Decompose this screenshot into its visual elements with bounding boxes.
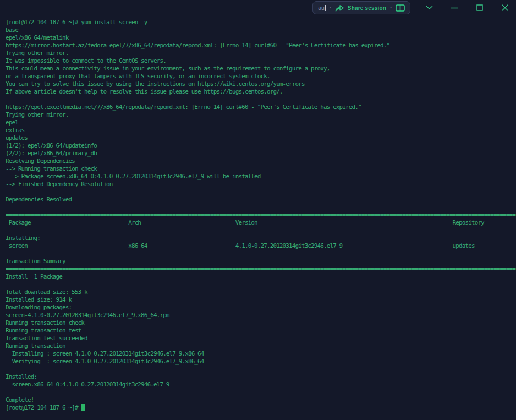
- terminal-line: updates: [6, 134, 516, 142]
- session-name-input[interactable]: au: [318, 4, 326, 11]
- terminal-line: This could mean a connectivity issue in …: [6, 65, 516, 73]
- terminal-line: [root@172-104-187-6 ~]# yum install scre…: [6, 19, 516, 26]
- terminal-line: Installing:: [6, 234, 516, 242]
- terminal-line: screen.x86_64 0:4.1.0-0.27.20120314git3c…: [6, 381, 516, 389]
- terminal-line: screen-4.1.0-0.27.20120314git3c2946.el7_…: [6, 312, 516, 319]
- terminal-line: Running transaction: [6, 342, 516, 350]
- terminal-line: epel: [6, 119, 516, 127]
- terminal-line: Total download size: 553 k: [6, 288, 516, 296]
- terminal-cursor: [81, 404, 85, 411]
- split-pane-icon[interactable]: [396, 4, 405, 12]
- terminal-line: Install 1 Package: [6, 273, 516, 281]
- dot-separator: •: [390, 6, 392, 10]
- share-icon: [335, 4, 344, 12]
- terminal-line: Running transaction test: [6, 327, 516, 335]
- terminal-line: Downloading packages:: [6, 304, 516, 312]
- terminal-line: (2/2): epel/x86_64/primary_db: [6, 150, 516, 157]
- terminal-line: You can try to solve this issue by using…: [6, 80, 516, 88]
- terminal-line: or a transparent proxy that tampers with…: [6, 73, 516, 80]
- dot-separator: •: [330, 6, 331, 10]
- terminal-line: Installed size: 914 k: [6, 296, 516, 304]
- terminal-line: ========================================…: [6, 265, 516, 273]
- maximize-icon[interactable]: [474, 2, 485, 13]
- terminal-line: --> Running transaction check: [6, 165, 516, 173]
- close-icon[interactable]: [499, 2, 510, 13]
- terminal-line: [6, 389, 516, 396]
- terminal-line: ---> Package screen.x86_64 0:4.1.0-0.27.…: [6, 173, 516, 181]
- terminal-line: Verifying : screen-4.1.0-0.27.20120314gi…: [6, 358, 516, 366]
- terminal-line: [6, 96, 516, 103]
- terminal-line: Resolving Dependencies: [6, 157, 516, 165]
- terminal-line: [6, 188, 516, 196]
- terminal-line: Trying other mirror.: [6, 111, 516, 119]
- terminal-line: Installing : screen-4.1.0-0.27.20120314g…: [6, 350, 516, 358]
- terminal-line: Dependencies Resolved: [6, 196, 516, 204]
- terminal-line: [6, 204, 516, 211]
- share-session-label[interactable]: Share session: [348, 5, 386, 11]
- terminal-line: Complete!: [6, 396, 516, 404]
- terminal-line: [root@172-104-187-6 ~]#: [6, 404, 516, 412]
- text-caret: [325, 5, 326, 11]
- session-name-value: au: [318, 4, 325, 11]
- terminal-line: Transaction test succeeded: [6, 335, 516, 342]
- terminal-line: Trying other mirror.: [6, 50, 516, 57]
- share-session-pill[interactable]: au • Share session •: [312, 1, 410, 14]
- terminal-line: ========================================…: [6, 211, 516, 219]
- terminal-line: If above article doesn't help to resolve…: [6, 88, 516, 96]
- terminal-line: [6, 366, 516, 373]
- titlebar: au • Share session •: [0, 0, 516, 15]
- terminal-line: --> Finished Dependency Resolution: [6, 181, 516, 188]
- terminal-line: Installed:: [6, 373, 516, 381]
- terminal-line: ========================================…: [6, 227, 516, 234]
- terminal-line: Transaction Summary: [6, 258, 516, 265]
- chevron-down-icon[interactable]: [424, 2, 435, 13]
- terminal-line: base: [6, 26, 516, 34]
- terminal-line: It was impossible to connect to the Cent…: [6, 57, 516, 65]
- terminal-line: epel/x86_64/metalink: [6, 34, 516, 42]
- terminal-line: [6, 281, 516, 288]
- terminal-line: https://epel.excellmedia.net/7/x86_64/re…: [6, 103, 516, 111]
- terminal-line: Running transaction check: [6, 319, 516, 327]
- terminal-output[interactable]: [root@172-104-187-6 ~]# yum install scre…: [0, 15, 516, 420]
- minimize-icon[interactable]: [449, 2, 460, 13]
- terminal-line: https://mirror.hostart.az/fedora-epel/7/…: [6, 42, 516, 50]
- terminal-line: (1/2): epel/x86_64/updateinfo: [6, 142, 516, 150]
- terminal-line: screen x86_64 4.1.0-0.27.20120314git3c29…: [6, 242, 516, 250]
- terminal-line: extras: [6, 127, 516, 134]
- terminal-line: [6, 250, 516, 258]
- terminal-line: Package Arch Version Repository: [6, 219, 516, 227]
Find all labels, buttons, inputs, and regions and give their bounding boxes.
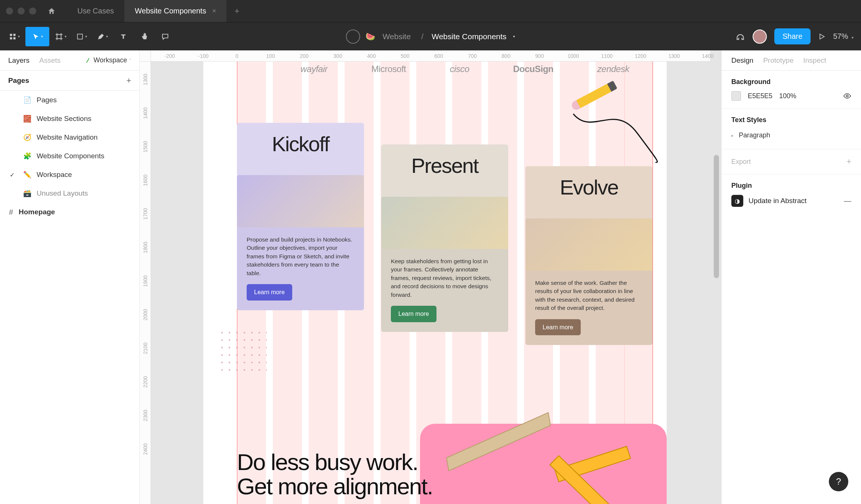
page-list: 📄Pages 🧱Website Sections 🧭Website Naviga… <box>0 91 139 221</box>
customer-logos-row: wayfair Microsoft cisco DocuSign zendesk <box>300 64 629 74</box>
canvas-scrollbar[interactable] <box>714 155 719 278</box>
window-controls[interactable] <box>6 7 36 15</box>
logo-zendesk: zendesk <box>597 64 629 74</box>
audio-icon[interactable] <box>735 32 745 41</box>
zoom-level[interactable]: 57% ▾ <box>833 32 857 41</box>
card-evolve[interactable]: Evolve Make sense of the work. Gather th… <box>525 166 652 345</box>
ruler-corner <box>140 50 151 62</box>
tab-prototype[interactable]: Prototype <box>763 56 793 65</box>
add-export-button[interactable]: + <box>846 157 851 167</box>
chevron-down-icon: ▾ <box>18 34 20 38</box>
right-panel: Design Prototype Inspect Background E5E5… <box>721 50 861 504</box>
card-present[interactable]: Present Keep stakeholders from getting l… <box>381 144 508 332</box>
frame-tool[interactable]: ▾ <box>51 27 70 46</box>
page-item[interactable]: 🧱Website Sections <box>0 109 139 128</box>
traffic-close[interactable] <box>6 7 13 15</box>
visibility-toggle-icon[interactable] <box>843 92 851 100</box>
page-item[interactable]: 🧩Website Components <box>0 147 139 165</box>
move-tool[interactable]: ▾ <box>25 27 49 46</box>
project-emoji-icon: 🍉 <box>365 32 375 41</box>
page-item[interactable]: 📄Pages <box>0 91 139 109</box>
card-body: Keep stakeholders from getting lost in y… <box>391 257 499 299</box>
background-hex[interactable]: E5E5E5 <box>748 92 772 100</box>
learn-more-button[interactable]: Learn more <box>391 306 436 322</box>
canvas[interactable]: -200 -100 0 100 200 300 400 500 600 700 … <box>140 50 721 504</box>
ruler-vertical: 1300 1400 1500 1600 1700 1800 1900 2000 … <box>140 62 151 504</box>
breadcrumb-separator: / <box>421 32 423 41</box>
export-header: Export <box>731 158 751 166</box>
help-button[interactable]: ? <box>829 472 848 491</box>
breadcrumb-file[interactable]: Website Components <box>432 32 506 41</box>
layer-frame-homepage[interactable]: Homepage <box>0 203 139 221</box>
text-style-item[interactable]: ▸ Paragraph <box>731 129 851 141</box>
remove-plugin-button[interactable]: — <box>844 197 851 205</box>
main-menu-button[interactable]: ▾ <box>4 27 24 46</box>
page-item[interactable]: 🧭Website Navigation <box>0 128 139 147</box>
plugin-header: Plugin <box>731 182 851 190</box>
traffic-minimize[interactable] <box>18 7 25 15</box>
chevron-up-icon: ˄ <box>129 58 131 62</box>
page-item-current[interactable]: ✏️Workspace <box>0 165 139 184</box>
tab-design[interactable]: Design <box>731 56 753 65</box>
abstract-icon: ◑ <box>731 195 743 207</box>
add-page-button[interactable]: + <box>126 76 131 85</box>
artboard-homepage[interactable]: wayfair Microsoft cisco DocuSign zendesk… <box>203 62 667 504</box>
background-opacity[interactable]: 100% <box>779 92 796 100</box>
shape-tool[interactable]: ▾ <box>72 27 91 46</box>
team-avatar-icon[interactable] <box>346 29 360 44</box>
decoration-dots <box>218 329 267 374</box>
learn-more-button[interactable]: Learn more <box>535 319 581 335</box>
text-tool[interactable] <box>114 27 133 46</box>
close-icon[interactable]: × <box>212 7 216 15</box>
logo-wayfair: wayfair <box>300 64 328 74</box>
hand-tool[interactable] <box>135 27 154 46</box>
user-avatar[interactable] <box>753 29 767 44</box>
svg-rect-1 <box>13 34 15 36</box>
svg-rect-4 <box>77 34 82 39</box>
breadcrumb: 🍉 Website / Website Components ▾ <box>346 29 515 44</box>
left-panel: Layers Assets Workspace ˄ Pages + 📄Pages… <box>0 50 140 504</box>
tab-use-cases[interactable]: Use Cases <box>67 0 124 22</box>
plugin-item[interactable]: ◑ Update in Abstract — <box>731 195 851 207</box>
chevron-down-icon: ▾ <box>852 35 854 40</box>
card-kickoff[interactable]: Kickoff Propose and build projects in No… <box>237 123 364 310</box>
logo-docusign: DocuSign <box>513 64 553 74</box>
card-body: Propose and build projects in Notebooks.… <box>247 236 354 277</box>
pen-tool[interactable]: ▾ <box>93 27 112 46</box>
chevron-down-icon: ▾ <box>106 34 108 38</box>
home-icon[interactable] <box>47 7 56 15</box>
svg-rect-2 <box>10 37 12 39</box>
pages-header: Pages <box>8 77 29 85</box>
card-title: Present <box>411 153 478 178</box>
tab-label: Website Components <box>135 7 206 15</box>
breadcrumb-project[interactable]: Website <box>383 32 411 41</box>
present-icon[interactable] <box>818 33 825 40</box>
tab-inspect[interactable]: Inspect <box>803 56 826 65</box>
tab-website-components[interactable]: Website Components × <box>124 0 226 22</box>
text-styles-header: Text Styles <box>731 116 851 124</box>
tab-layers[interactable]: Layers <box>8 56 30 65</box>
add-tab-button[interactable]: + <box>230 4 244 18</box>
chevron-down-icon[interactable]: ▾ <box>513 34 515 38</box>
share-button[interactable]: Share <box>774 28 811 44</box>
chevron-down-icon: ▾ <box>41 34 43 38</box>
card-title: Evolve <box>560 175 618 199</box>
page-item[interactable]: 🗃️Unused Layouts <box>0 184 139 203</box>
svg-rect-3 <box>13 37 15 39</box>
learn-more-button[interactable]: Learn more <box>247 284 292 300</box>
pencil-slash-icon <box>86 58 90 63</box>
traffic-zoom[interactable] <box>29 7 36 15</box>
toolbar: ▾ ▾ ▾ ▾ ▾ 🍉 Website / Website Components… <box>0 22 861 50</box>
svg-point-5 <box>846 95 848 97</box>
page-selector[interactable]: Workspace ˄ <box>85 56 131 64</box>
comment-tool[interactable] <box>155 27 175 46</box>
color-swatch[interactable] <box>731 91 741 101</box>
logo-cisco: cisco <box>450 64 469 74</box>
hero-section: Do less busy work. Get more alignment. T… <box>237 450 644 498</box>
ruler-horizontal: -200 -100 0 100 200 300 400 500 600 700 … <box>151 50 710 62</box>
background-header: Background <box>731 78 851 86</box>
hero-headline: Do less busy work. Get more alignment. <box>237 450 644 498</box>
logo-microsoft: Microsoft <box>371 64 406 74</box>
tab-assets[interactable]: Assets <box>39 56 61 65</box>
card-title: Kickoff <box>272 132 329 156</box>
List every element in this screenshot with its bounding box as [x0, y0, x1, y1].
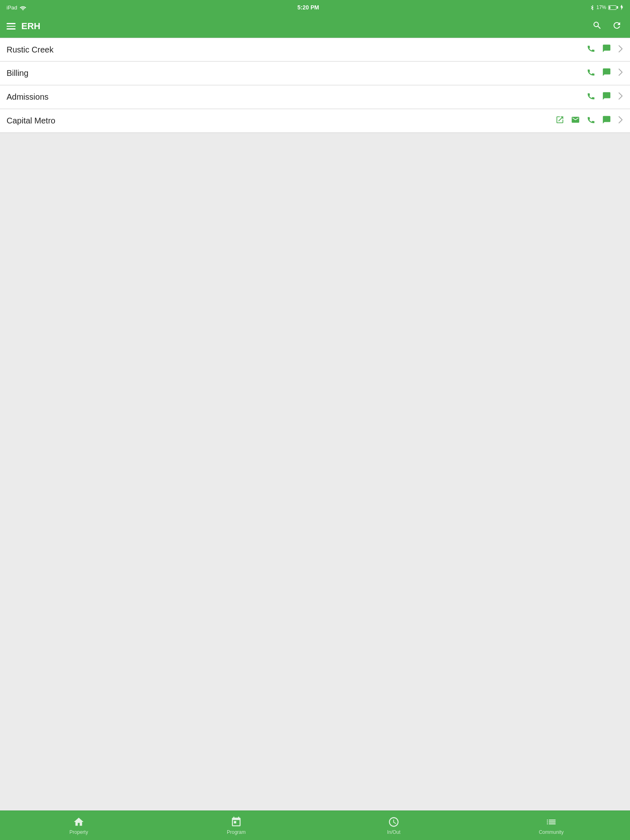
- bluetooth-icon: [590, 5, 594, 10]
- phone-icon[interactable]: [587, 44, 596, 55]
- status-time: 5:20 PM: [297, 4, 319, 11]
- list-item-capital-metro[interactable]: Capital Metro: [0, 109, 630, 133]
- list-item-billing[interactable]: Billing: [0, 62, 630, 85]
- tab-program-label: Program: [227, 829, 246, 835]
- list-item-icons-billing: [587, 68, 611, 79]
- nav-bar: ERH: [0, 15, 630, 38]
- chat-icon[interactable]: [602, 44, 611, 55]
- menu-button[interactable]: [7, 23, 16, 30]
- phone-icon[interactable]: [587, 91, 596, 103]
- wifi-icon: [20, 5, 26, 10]
- status-bar-left: iPad: [7, 5, 26, 11]
- list-item-admissions[interactable]: Admissions: [0, 85, 630, 109]
- search-icon: [592, 21, 602, 30]
- chat-icon[interactable]: [602, 68, 611, 79]
- tab-program[interactable]: Program: [158, 811, 315, 840]
- search-button[interactable]: [591, 19, 604, 34]
- nav-bar-right: [591, 19, 623, 34]
- list-item-rustic-creek[interactable]: Rustic Creek: [0, 38, 630, 62]
- status-bar-right: 17%: [590, 5, 623, 10]
- tab-property-label: Property: [69, 829, 88, 835]
- chevron-right-icon: [618, 116, 623, 126]
- status-bar: iPad 5:20 PM 17%: [0, 0, 630, 15]
- battery-percent: 17%: [596, 5, 606, 10]
- tab-property[interactable]: Property: [0, 811, 158, 840]
- tab-bar: Property Program In/Out Community: [0, 810, 630, 840]
- list-item-icons-rustic-creek: [587, 44, 611, 55]
- list-item-label-rustic-creek: Rustic Creek: [7, 45, 587, 55]
- chevron-right-icon: [618, 68, 623, 78]
- refresh-button[interactable]: [610, 19, 623, 34]
- tab-inout[interactable]: In/Out: [315, 811, 472, 840]
- contact-list: Rustic CreekBillingAdmissionsCapital Met…: [0, 38, 630, 810]
- tab-community-label: Community: [539, 829, 564, 835]
- refresh-icon: [612, 21, 622, 30]
- phone-icon[interactable]: [587, 68, 596, 79]
- clock-icon: [388, 816, 399, 828]
- email-icon[interactable]: [571, 115, 580, 127]
- tab-inout-label: In/Out: [387, 829, 401, 835]
- calendar-icon: [231, 816, 242, 828]
- nav-title: ERH: [21, 21, 40, 32]
- list-item-label-admissions: Admissions: [7, 92, 587, 102]
- building-icon: [73, 816, 84, 828]
- chevron-right-icon: [618, 92, 623, 102]
- list-icon: [546, 816, 557, 828]
- list-item-icons-capital-metro: [555, 115, 611, 127]
- chat-icon[interactable]: [602, 91, 611, 103]
- svg-marker-0: [621, 5, 623, 10]
- charging-icon: [620, 5, 623, 10]
- battery-indicator: [608, 5, 618, 10]
- external-link-icon[interactable]: [555, 115, 564, 127]
- phone-icon[interactable]: [587, 115, 596, 127]
- tab-community[interactable]: Community: [472, 811, 630, 840]
- chevron-right-icon: [618, 45, 623, 55]
- list-item-label-capital-metro: Capital Metro: [7, 116, 555, 126]
- list-item-icons-admissions: [587, 91, 611, 103]
- list-item-label-billing: Billing: [7, 68, 587, 78]
- chat-icon[interactable]: [602, 115, 611, 127]
- nav-bar-left: ERH: [7, 21, 40, 32]
- device-label: iPad: [7, 5, 17, 11]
=======
*PROBLEM REQUIREMENTS:*
Filter by the word "with": copy every line of the data that holds it.

*YOUR RESPONSE:*
Decompose this screenshot into its visual elements with bounding boxes.
- terminal-line: or a transparent proxy that tampers with…: [6, 73, 516, 80]
List every element in this screenshot with its bounding box as [x0, y0, x1, y1].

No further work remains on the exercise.